§ **Task goal**: Look below and pull out each line with the word "Тараза".

§ **Provided records**:
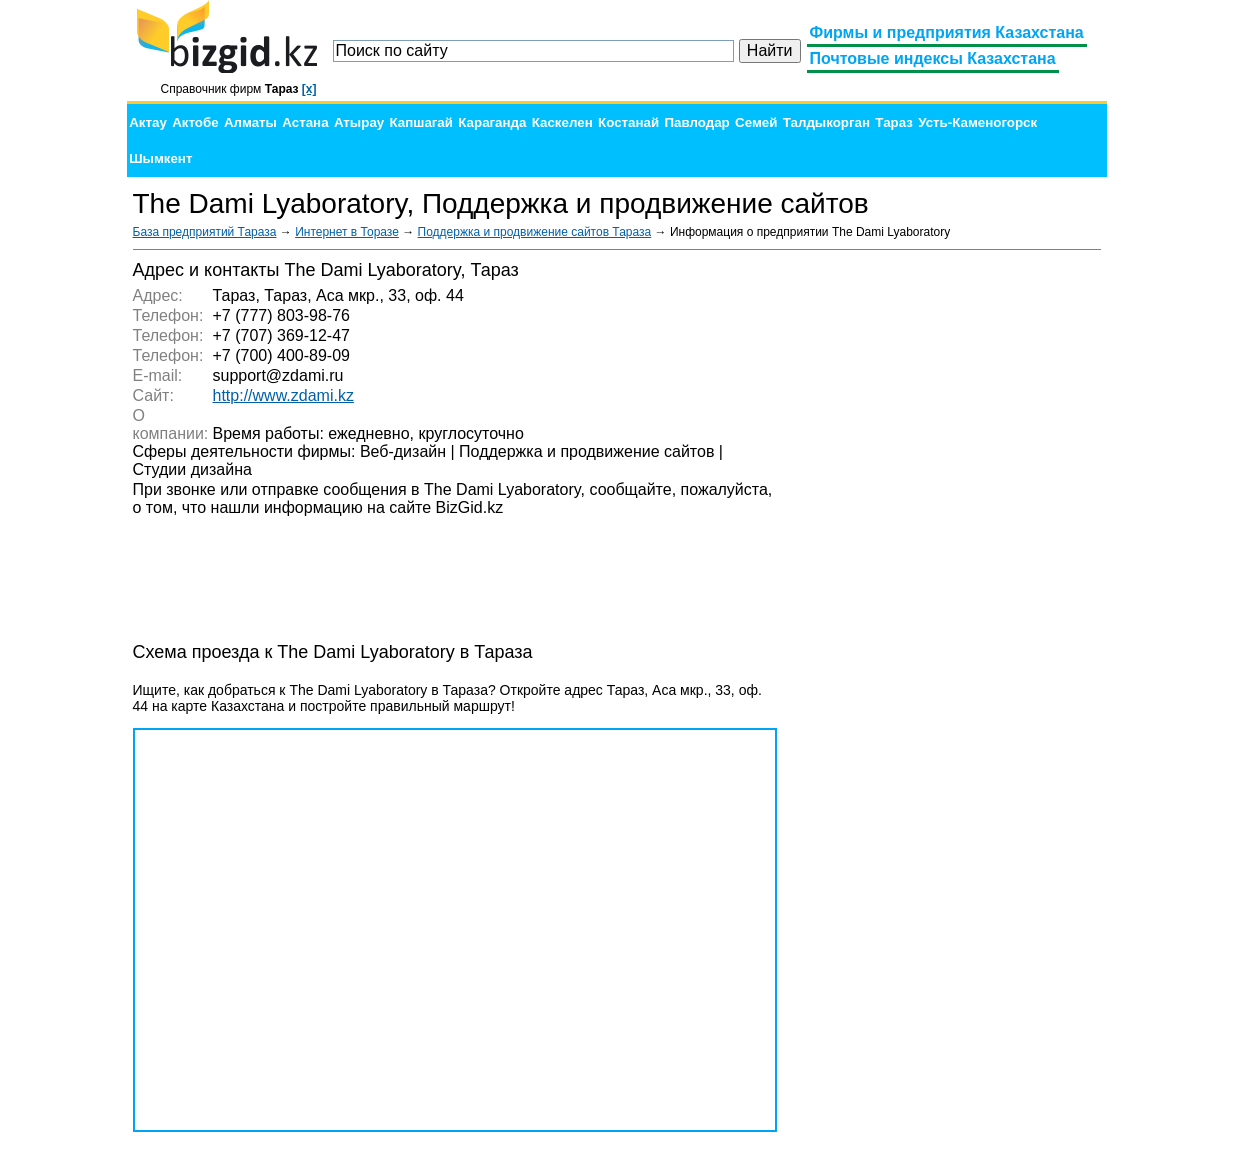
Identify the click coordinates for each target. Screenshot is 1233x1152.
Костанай (628, 122)
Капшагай (421, 122)
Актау (148, 122)
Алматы (250, 122)
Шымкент (160, 158)
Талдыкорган (826, 122)
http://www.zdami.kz (283, 395)
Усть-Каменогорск (977, 122)
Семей (756, 122)
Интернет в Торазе (347, 232)
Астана (305, 122)
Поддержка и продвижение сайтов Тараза (535, 232)
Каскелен (562, 122)
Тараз (894, 122)
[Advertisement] (951, 560)
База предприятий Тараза (205, 232)
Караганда (492, 122)
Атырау (359, 122)
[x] (309, 89)
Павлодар (696, 122)
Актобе (195, 122)
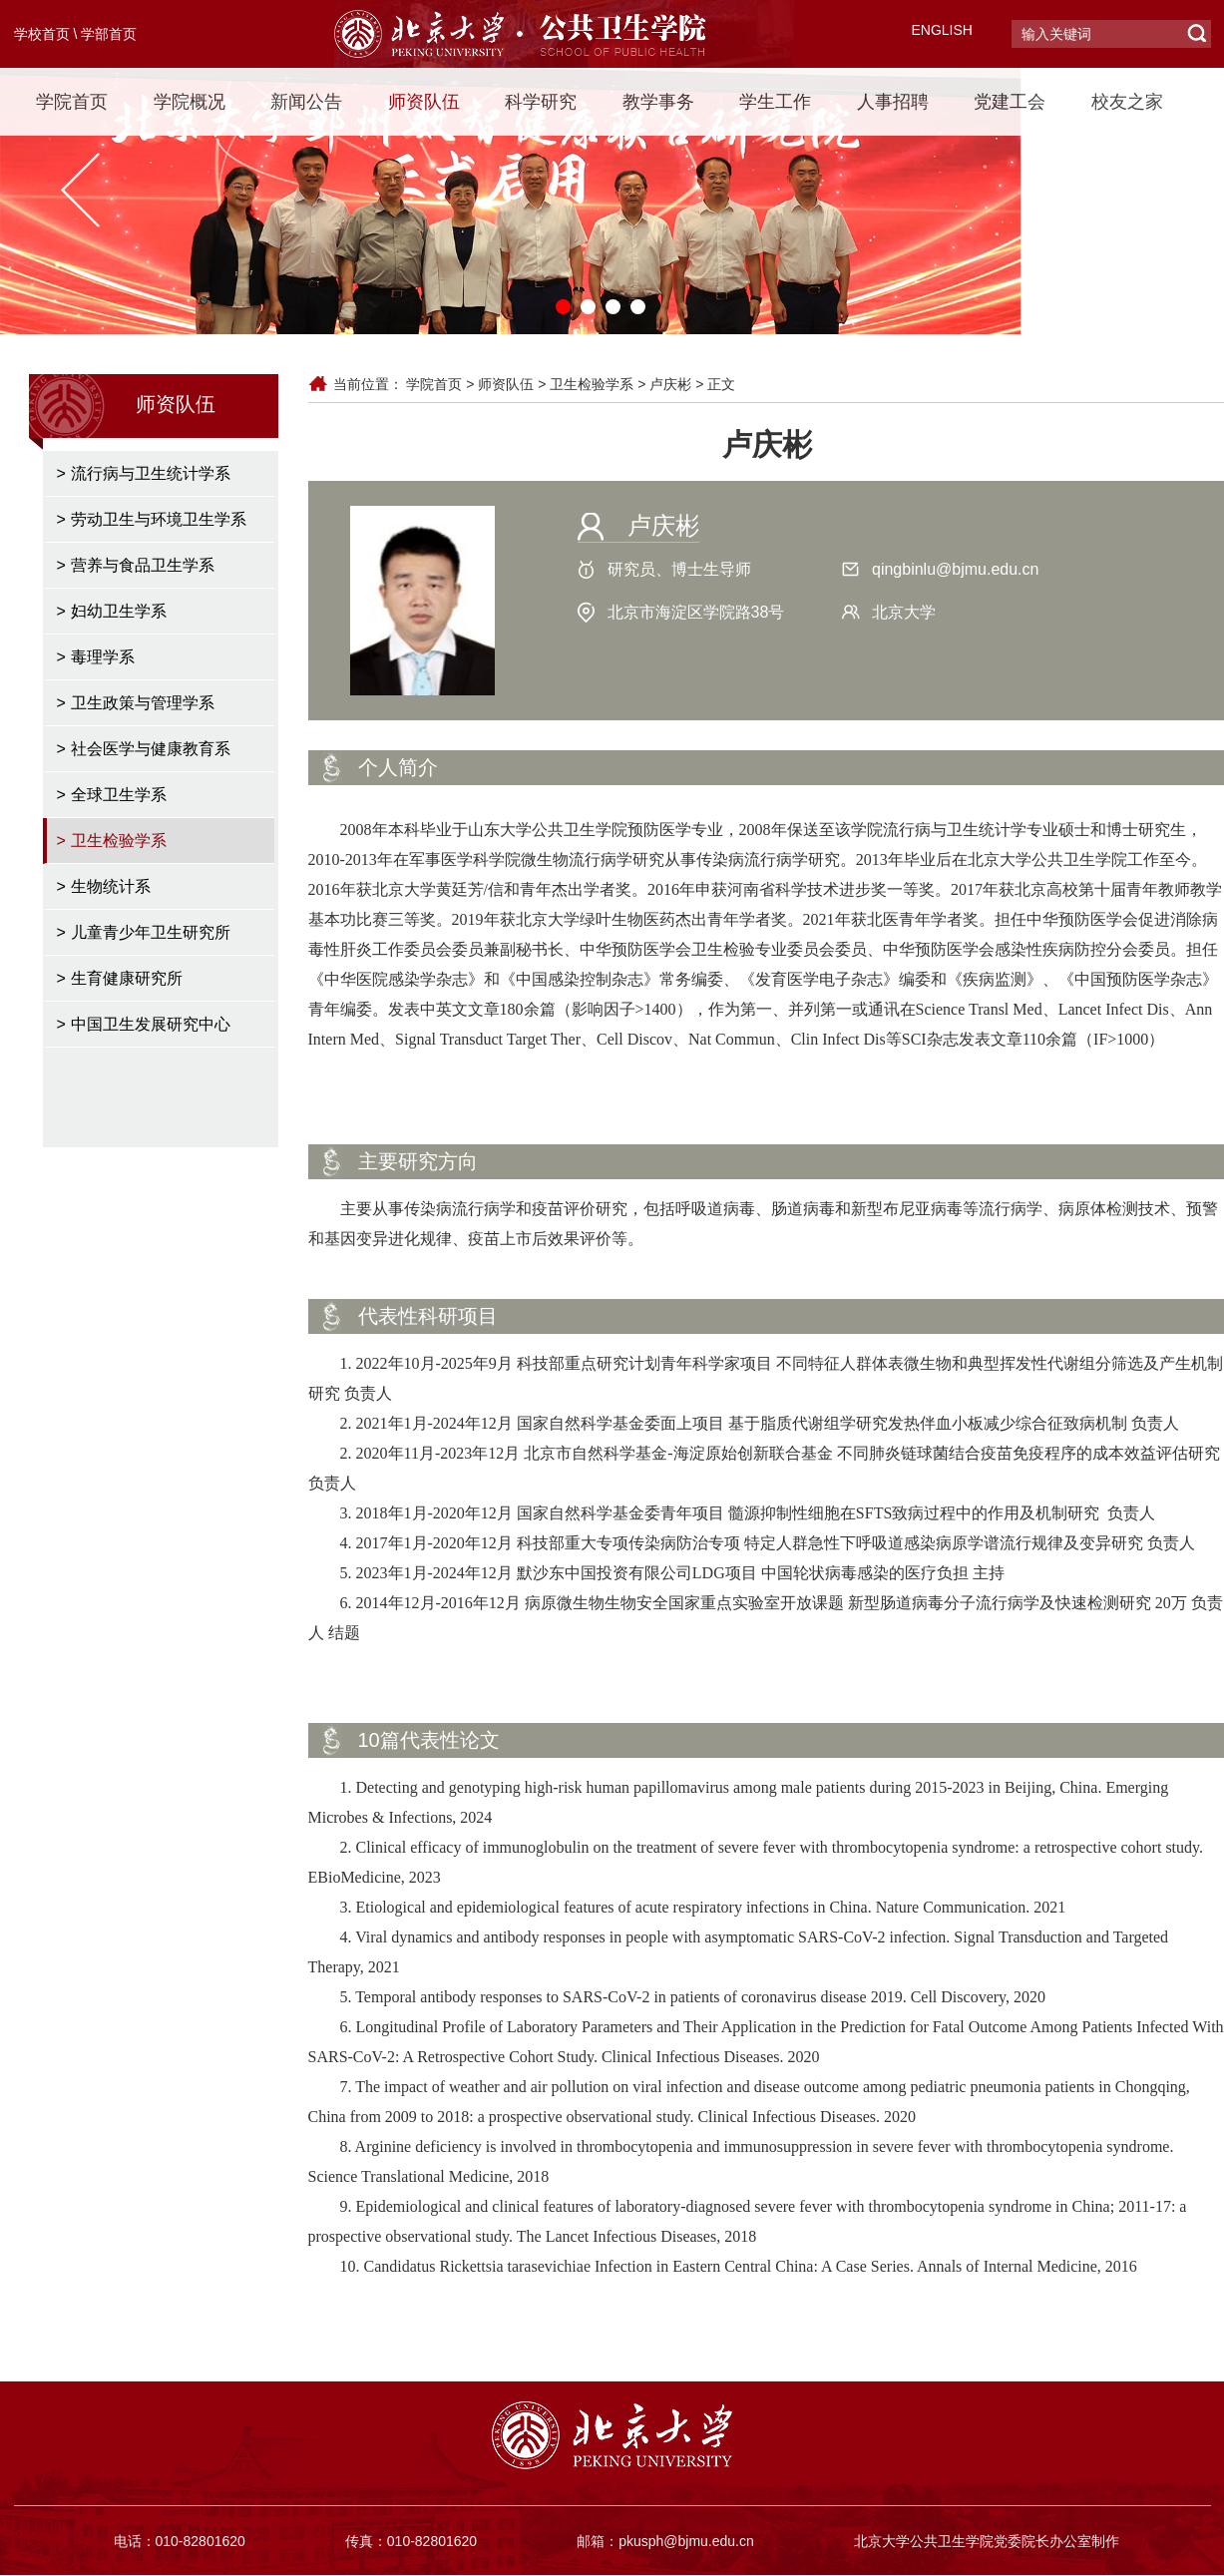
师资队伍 (424, 102)
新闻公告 (306, 102)
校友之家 (1127, 102)
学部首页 (109, 34)
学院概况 (189, 102)
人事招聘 (893, 102)
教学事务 (658, 102)
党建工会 (1009, 102)
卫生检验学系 (591, 384)
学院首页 (72, 102)
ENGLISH (942, 30)
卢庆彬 (670, 384)
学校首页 (42, 34)
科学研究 (541, 102)
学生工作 (775, 102)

§ **Answer box**:
Поддержка и продвижение сайтов Тараза (535, 232)
База предприятий Тараза (205, 232)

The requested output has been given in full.